Your assignment: Your output must consist solely of the lines from the one containing "Rumeur (30, 1792)" through the end of the records, reproduced exactly.

┌─ Entries provided

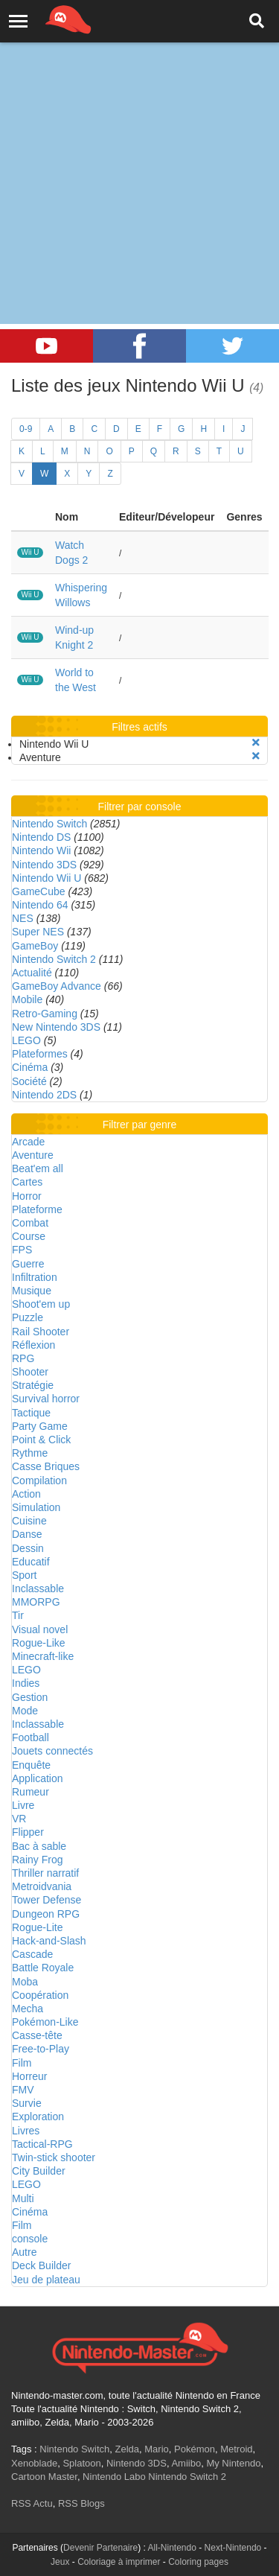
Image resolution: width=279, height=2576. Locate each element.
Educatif (31, 1562)
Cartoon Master (44, 2476)
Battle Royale (43, 1968)
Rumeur (30, 1792)
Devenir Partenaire (100, 2547)
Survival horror (46, 1399)
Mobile (27, 999)
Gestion (30, 1697)
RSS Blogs (81, 2503)
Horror (27, 1196)
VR (19, 1819)
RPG (23, 1358)
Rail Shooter (40, 1332)
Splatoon (81, 2463)
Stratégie (33, 1385)
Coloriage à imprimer (118, 2562)
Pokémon (194, 2449)
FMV (23, 2090)
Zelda (127, 2449)
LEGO (26, 1040)
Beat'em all (37, 1168)
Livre (23, 1805)
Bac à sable (39, 1846)
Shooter (30, 1372)
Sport (24, 1575)
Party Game (40, 1426)
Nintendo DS (41, 837)
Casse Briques (46, 1466)
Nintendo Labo (114, 2476)
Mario (156, 2449)
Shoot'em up (41, 1304)
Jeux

└─

Output of the exercise:
Rumeur (30, 1792)
Devenir Partenaire (100, 2547)
Survival horror (46, 1399)
Mobile (27, 999)
Gestion (30, 1697)
RSS Blogs (81, 2503)
Horror (27, 1196)
VR (19, 1819)
RPG (23, 1358)
Rail Shooter (40, 1332)
Splatoon (81, 2463)
Stratégie (33, 1385)
Coloriage à imprimer (118, 2562)
Pokémon (194, 2449)
FMV (23, 2090)
Zelda (127, 2449)
LEGO (26, 1040)
Beat'em all (37, 1168)
Livre (23, 1805)
Bac à sable (39, 1846)
Shooter (30, 1372)
Sport (24, 1575)
Party Game (40, 1426)
Nintendo DS (41, 837)
Casse Briques (46, 1466)
Nintendo Labo (114, 2476)
Mario (156, 2449)
Shoot'em up (41, 1304)
Jeux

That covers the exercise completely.